How small slices of demand impact big-picture forecasts
- Collecting lost business data is both insurmountable & impractical in forecasting
- Hotels need to consider all of their demand for a profitable revenue strategy
- Using a small fraction of your data only short changes your big-picture strategy
I recently caught a pie-baking competition at a local county fair.
(No judgements; it’s the Midwest. And because, pie.)
While admiring the pies vying for the blue ribbon, I naturally started thinking about how pies and hotel demand actually have something in common: their sampling size.
I mean, think about it: Would one enter a small slice of pie into a competition? Or would they enter the whole pie for the win?
In the revenue technology realm, what about using small slices of hotel demand—such as lost business—to make big-picture forecasts? Is that enough, or should technology evaluate a larger set of considerations to determine total hotel demand?
To illustrate further, let’s bring this back to an era some hoteliers refer to as The Glory Days. You know, before the internet and third-party OTAs became a thing, and hotels were living their best life.

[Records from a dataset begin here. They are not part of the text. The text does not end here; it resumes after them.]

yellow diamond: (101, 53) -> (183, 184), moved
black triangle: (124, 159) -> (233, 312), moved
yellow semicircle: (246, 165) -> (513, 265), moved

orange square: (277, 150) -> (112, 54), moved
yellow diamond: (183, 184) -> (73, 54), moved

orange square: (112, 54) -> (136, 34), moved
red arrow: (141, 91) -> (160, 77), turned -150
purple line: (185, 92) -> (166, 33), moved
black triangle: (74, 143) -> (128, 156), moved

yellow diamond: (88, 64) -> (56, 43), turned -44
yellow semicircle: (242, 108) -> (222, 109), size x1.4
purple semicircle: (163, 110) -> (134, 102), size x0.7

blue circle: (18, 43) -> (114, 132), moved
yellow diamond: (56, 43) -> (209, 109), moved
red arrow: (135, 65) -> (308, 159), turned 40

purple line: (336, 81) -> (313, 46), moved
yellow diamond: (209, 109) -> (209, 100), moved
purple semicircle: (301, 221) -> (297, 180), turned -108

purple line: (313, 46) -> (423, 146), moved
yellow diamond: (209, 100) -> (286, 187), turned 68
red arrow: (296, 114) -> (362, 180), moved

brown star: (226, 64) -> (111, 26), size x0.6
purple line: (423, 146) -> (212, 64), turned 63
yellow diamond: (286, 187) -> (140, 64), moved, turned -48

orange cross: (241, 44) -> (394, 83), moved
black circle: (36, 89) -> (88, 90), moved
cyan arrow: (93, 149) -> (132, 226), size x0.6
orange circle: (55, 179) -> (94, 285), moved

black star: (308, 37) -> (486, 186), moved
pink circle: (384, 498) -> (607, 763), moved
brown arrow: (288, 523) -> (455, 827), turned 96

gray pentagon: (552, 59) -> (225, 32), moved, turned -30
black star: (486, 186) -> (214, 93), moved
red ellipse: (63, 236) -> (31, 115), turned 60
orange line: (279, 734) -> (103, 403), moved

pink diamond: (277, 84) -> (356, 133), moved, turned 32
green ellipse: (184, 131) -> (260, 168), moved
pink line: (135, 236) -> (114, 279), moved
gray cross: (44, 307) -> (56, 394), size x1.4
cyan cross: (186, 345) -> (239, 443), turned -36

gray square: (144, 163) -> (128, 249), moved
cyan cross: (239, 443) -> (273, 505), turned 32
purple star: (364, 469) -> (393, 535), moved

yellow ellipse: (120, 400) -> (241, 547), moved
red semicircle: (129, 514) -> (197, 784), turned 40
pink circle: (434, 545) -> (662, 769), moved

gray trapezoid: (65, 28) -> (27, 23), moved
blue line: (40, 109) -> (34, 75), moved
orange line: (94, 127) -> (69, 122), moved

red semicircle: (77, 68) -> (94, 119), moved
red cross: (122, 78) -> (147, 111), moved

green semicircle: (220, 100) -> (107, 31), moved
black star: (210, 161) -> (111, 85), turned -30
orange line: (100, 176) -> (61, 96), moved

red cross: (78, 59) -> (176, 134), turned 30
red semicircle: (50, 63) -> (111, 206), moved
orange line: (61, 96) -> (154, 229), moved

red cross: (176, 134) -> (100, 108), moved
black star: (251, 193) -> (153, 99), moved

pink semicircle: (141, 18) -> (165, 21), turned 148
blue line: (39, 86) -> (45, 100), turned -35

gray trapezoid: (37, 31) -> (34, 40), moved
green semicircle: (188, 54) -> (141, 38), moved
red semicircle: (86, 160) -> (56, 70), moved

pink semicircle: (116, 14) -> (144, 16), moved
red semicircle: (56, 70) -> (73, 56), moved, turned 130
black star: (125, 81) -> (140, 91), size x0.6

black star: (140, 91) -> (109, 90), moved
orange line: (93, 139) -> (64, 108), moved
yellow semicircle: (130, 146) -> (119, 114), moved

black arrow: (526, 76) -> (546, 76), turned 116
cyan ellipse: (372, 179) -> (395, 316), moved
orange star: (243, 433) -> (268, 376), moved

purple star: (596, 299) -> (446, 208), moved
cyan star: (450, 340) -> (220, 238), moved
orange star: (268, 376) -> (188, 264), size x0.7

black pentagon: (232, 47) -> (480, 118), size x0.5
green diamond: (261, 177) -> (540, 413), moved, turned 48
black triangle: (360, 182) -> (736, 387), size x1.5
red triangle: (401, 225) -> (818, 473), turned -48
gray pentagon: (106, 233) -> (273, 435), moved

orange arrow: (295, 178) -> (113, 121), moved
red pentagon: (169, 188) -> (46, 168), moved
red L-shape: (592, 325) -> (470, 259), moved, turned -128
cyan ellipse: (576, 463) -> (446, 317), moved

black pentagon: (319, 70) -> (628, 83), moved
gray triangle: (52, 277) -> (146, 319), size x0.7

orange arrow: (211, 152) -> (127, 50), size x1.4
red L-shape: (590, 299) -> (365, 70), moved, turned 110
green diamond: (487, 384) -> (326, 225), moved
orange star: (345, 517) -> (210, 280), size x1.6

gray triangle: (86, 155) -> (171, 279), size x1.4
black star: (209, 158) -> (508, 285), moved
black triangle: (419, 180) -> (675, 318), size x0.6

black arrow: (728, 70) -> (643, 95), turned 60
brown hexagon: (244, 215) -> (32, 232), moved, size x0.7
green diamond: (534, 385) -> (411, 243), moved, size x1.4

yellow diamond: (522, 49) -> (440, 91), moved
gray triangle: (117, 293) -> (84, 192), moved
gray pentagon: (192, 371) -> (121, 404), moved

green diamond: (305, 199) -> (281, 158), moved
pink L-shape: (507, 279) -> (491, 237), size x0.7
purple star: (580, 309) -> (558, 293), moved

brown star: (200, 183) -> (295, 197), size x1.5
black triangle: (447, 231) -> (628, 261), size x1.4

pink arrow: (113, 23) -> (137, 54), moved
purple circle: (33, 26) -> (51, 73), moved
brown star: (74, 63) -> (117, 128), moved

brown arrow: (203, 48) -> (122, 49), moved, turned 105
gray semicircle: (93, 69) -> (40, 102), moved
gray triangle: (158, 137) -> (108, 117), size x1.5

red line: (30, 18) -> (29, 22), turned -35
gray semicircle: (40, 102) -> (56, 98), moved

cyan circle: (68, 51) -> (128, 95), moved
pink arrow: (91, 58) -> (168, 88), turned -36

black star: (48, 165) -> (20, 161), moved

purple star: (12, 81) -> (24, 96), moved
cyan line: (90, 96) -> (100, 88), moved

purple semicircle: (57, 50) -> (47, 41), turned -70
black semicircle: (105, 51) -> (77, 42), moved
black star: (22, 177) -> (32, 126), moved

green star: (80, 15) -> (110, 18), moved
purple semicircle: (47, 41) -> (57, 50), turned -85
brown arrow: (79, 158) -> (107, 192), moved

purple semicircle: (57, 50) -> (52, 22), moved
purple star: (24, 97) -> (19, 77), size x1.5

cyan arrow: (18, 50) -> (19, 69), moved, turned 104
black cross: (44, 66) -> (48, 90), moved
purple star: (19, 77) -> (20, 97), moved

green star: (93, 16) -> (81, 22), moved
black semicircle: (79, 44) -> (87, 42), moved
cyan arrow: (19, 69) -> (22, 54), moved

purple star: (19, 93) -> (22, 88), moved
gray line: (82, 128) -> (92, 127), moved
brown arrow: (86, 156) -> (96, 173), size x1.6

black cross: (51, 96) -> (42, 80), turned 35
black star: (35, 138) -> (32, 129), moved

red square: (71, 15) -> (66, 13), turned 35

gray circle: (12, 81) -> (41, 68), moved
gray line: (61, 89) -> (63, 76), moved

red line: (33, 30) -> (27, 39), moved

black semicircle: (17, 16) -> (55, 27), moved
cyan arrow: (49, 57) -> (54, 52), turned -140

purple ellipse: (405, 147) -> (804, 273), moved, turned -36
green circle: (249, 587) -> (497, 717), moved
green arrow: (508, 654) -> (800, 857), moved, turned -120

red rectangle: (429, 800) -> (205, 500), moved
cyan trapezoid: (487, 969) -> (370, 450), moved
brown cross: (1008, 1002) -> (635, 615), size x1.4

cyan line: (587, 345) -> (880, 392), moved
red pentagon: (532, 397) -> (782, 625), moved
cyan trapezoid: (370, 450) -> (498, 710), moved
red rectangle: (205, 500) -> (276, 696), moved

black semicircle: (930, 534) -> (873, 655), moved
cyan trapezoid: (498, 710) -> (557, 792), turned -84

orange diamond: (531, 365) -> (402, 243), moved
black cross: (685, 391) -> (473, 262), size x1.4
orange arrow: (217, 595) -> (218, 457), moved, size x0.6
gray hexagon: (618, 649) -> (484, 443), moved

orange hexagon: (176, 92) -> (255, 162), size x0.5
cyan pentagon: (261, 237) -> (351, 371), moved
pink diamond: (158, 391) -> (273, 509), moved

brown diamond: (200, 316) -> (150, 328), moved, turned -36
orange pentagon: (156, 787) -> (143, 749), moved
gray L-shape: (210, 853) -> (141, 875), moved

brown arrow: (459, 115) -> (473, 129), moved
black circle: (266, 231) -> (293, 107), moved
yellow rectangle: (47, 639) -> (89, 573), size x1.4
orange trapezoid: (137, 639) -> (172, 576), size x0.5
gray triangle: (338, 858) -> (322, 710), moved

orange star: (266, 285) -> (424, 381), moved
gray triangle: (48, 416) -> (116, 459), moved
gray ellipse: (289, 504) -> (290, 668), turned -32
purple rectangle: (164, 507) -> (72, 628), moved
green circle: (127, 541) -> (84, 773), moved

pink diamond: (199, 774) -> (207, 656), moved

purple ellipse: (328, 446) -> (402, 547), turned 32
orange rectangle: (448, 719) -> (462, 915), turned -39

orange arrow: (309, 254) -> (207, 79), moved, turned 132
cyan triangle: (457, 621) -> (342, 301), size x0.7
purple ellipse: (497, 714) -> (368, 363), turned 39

As part of the process to determine total hotel demand, hotels had to find ways to quantify their lost business. Lost business, in general, is comprised of two types of data: a regret and a denial.
Both represent a lost opportunity; however, they are classified using different reasons:
- A regret represents a missed booking because a rate exceeded the shopper’s budget
- A denial represents a guest turned away because the date or room type was not available
Not exactly what you’d call a scientific method for evaluation, right? But at the end of the day, classifying missed opportunities in a simple manner helped fill a void in understanding total hotel demand.
But even in those simpler times, it still wasn’t simple to determine the exact reason behind every piece of lost business.
Now fast-forward back to today.
Guests have ample channels to search, shop and book hotel accommodations. Thousands of travel site choices exist, and they range from OTAs, meta and brand.com sites to traditional voice and GDS channels.
This growing technology superstorm means that collecting lost business data has become both insurmountable and impractical—especially when it comes to using denials to forecast hotel demand.
So in the spirit of pie, here are some pie graphs that carve out why using denials to forecast demand is dangerous for a hotel strategy.
In the image above, Figure A represents the whole pie, which is all the demand that exists in the market. This is inclusive of every person shopping and booking hotel accommodations on all channels.
Figure B is the portion of those guests shopping on a brand.com site.
And, finally, Figure C represents the amount of denials that occur during those direct website shopping instances.
Technology using denials data to create their demand forecast ends up making assumptions on all behaviors based on this one small piece of the pie.
This means that hotels are forecasting with, and sampling from, just a fraction of their available data. This is particularly troublesome considering demand forecasts are the foundation for a hotel’s overall revenue strategy.
Then there’s the other facet of lost business: whether or not to analyze regrets. Regrets represent the guest that shopped at your hotel, but ultimately chose not to book.
Why is using regrets data such a tricky strategy? Mainly because it’s difficult to know exactly why the guest didn’t book.
There are a variety of different reasons that come into play here: price, location, online reviews—maybe they liked your competitor’s Instagram pictures more.
They could also be shopping on their phone, but want to book later from their tablet. And if you go even further down that rabbit hole, mobility brings about more questions: What room type should you attribute demand to when all your room types are displayed on the same page?
There are many reasons why lost business data has an adverse effect on forecasting capabilities, and hotels need to consider all of their demand for their most profitable revenue strategy.
Here are a couple of areas to help you achieve that:
- Leverage revenue technology that forecasts demand through a statistical analysis approach
- This means historical and future-looking data are used in your forecast models—not a small sampling of data making assumptions about the rest of your business
- Historical data is important, but so is competitor rate shop info, reputation scores, future reservation data and shopping behavior across thousands of online sites
- Once you’re forecasting with the whole pie, make sure your technology can automate this analysis through its algorithms and optimization process
- Go beyond displays and reports— leverage all this powerful data through automation for a holistic revenue strategy
Using a small fraction of your data only short changes your big-picture strategy. While we may not be living in simple times any more, we are definitely living in more exciting times.
Hotels leveraging their big-picture data through technology and automation are finding themselves in The New Glory Days.
After all, it’s time hotels start living their best lives again.